Persistent Müllerian duct syndrome, bilateral undescended testes, torsed right testicular tumor
Presentation
Acute lower abdominal pain, nausea, vomiting for five hours
Patient Data
A heterogeneous mass is visible in the left side of the pelvic cavity with central non-enhancing and hemorrhagic components. A noticeable finding is a structure in the right side of the pelvis very similar to the uterus and cervix. An ovarian-like structure is seen in the left adnexa, and the mass in the left side of the pelvis seems to be of the right adnexal origin. No spermatic cord is visible in inguinal canals. A right-sided fat-containing inguinal hernia is present.
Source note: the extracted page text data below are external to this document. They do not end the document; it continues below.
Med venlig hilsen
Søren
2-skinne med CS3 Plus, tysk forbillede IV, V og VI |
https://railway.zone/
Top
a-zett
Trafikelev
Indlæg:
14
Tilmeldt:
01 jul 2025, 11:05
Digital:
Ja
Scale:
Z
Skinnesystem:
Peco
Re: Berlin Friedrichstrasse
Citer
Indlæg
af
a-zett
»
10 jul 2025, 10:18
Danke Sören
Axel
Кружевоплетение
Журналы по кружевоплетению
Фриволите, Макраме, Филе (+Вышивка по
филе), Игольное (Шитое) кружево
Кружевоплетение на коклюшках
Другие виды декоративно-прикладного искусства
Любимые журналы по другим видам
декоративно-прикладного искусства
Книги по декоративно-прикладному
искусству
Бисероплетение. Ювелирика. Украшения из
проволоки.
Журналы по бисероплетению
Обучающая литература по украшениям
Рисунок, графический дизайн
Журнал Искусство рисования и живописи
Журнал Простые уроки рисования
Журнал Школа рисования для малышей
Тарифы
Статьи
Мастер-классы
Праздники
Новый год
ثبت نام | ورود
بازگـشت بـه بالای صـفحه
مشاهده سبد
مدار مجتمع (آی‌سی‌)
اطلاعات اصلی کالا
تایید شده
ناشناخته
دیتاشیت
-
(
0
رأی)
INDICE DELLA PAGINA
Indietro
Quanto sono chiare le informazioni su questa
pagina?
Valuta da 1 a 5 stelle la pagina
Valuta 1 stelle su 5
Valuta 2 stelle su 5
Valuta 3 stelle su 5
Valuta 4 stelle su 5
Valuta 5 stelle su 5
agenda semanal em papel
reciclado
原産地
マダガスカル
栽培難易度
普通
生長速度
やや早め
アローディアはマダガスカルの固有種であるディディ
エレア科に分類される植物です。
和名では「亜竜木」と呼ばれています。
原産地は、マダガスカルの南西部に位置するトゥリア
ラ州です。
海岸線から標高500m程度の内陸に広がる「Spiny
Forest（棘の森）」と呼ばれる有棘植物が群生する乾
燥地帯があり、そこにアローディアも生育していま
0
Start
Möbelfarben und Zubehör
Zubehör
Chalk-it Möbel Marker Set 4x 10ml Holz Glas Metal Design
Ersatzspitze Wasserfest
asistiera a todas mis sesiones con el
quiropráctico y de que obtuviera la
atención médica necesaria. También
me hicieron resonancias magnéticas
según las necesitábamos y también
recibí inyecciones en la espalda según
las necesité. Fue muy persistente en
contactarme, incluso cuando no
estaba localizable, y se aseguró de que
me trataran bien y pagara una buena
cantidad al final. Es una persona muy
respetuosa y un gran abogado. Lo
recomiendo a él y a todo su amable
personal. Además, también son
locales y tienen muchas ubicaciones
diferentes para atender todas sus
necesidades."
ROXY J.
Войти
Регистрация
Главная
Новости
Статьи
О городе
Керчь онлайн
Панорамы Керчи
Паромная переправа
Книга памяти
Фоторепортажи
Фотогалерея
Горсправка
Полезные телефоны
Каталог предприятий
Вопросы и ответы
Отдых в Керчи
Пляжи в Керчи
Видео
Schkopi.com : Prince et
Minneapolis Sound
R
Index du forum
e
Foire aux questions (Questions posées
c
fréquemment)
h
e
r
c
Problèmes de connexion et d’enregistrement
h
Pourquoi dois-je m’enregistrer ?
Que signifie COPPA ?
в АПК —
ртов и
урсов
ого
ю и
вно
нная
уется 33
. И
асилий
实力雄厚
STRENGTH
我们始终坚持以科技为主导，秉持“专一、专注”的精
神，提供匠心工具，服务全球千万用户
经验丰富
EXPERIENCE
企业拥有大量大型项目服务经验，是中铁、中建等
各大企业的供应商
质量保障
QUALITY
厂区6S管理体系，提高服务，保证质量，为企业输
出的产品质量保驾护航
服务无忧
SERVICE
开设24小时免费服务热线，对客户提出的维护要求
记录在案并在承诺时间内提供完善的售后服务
The patient underwent a laparotomy. A uterus, fallopian tube, and a torsed right side gonadal mass were found during surgery. A right salpingo-gonadectomy was made, and the left gonadal biopsy was performed. Histopathologic exam of the specimen shows mixed germ cell tumor arising from the right un-descended testis(UDT) and seminoma of the left UDT.
The red arrows point to the hypo-enhancing hemorrhagic right gonadal mass, and the white shows the uterine body and endometrial cavity. The black arrow depicts the uterine cervix, and the yellow points to the absence of a spermatic cord in the inguinal canal. The orange represents the right-sided fat-containing inguinal hernia.
The photo of the pathology report is visible that shows mixed germ cell tumor of the right and the seminoma of the left undescended testes.
Several years later on, follow-up MRI, a pelvic mass had been reported in an outside center visible on the below box.
The pelvic mass is the uterus which blends with the seminal vesicles instead of the cervix in the lower segment.
Case Discussion
The persistent Mullerian duct syndrome is a type of pseudohermaphrodism in a genetically and phenotypically male person. It is characterized by the persistence of the uterus and fallopian tubes in a male with typical male external genitalia. The testes are usually undescended. The persistent Mullerian duct syndrome is an autosomal recessive disorder due to deficiency of anti-mullerian hormone effect, which could be due to mutations in the anti-mullerian hormone or its receptor or insensitivity of target organs.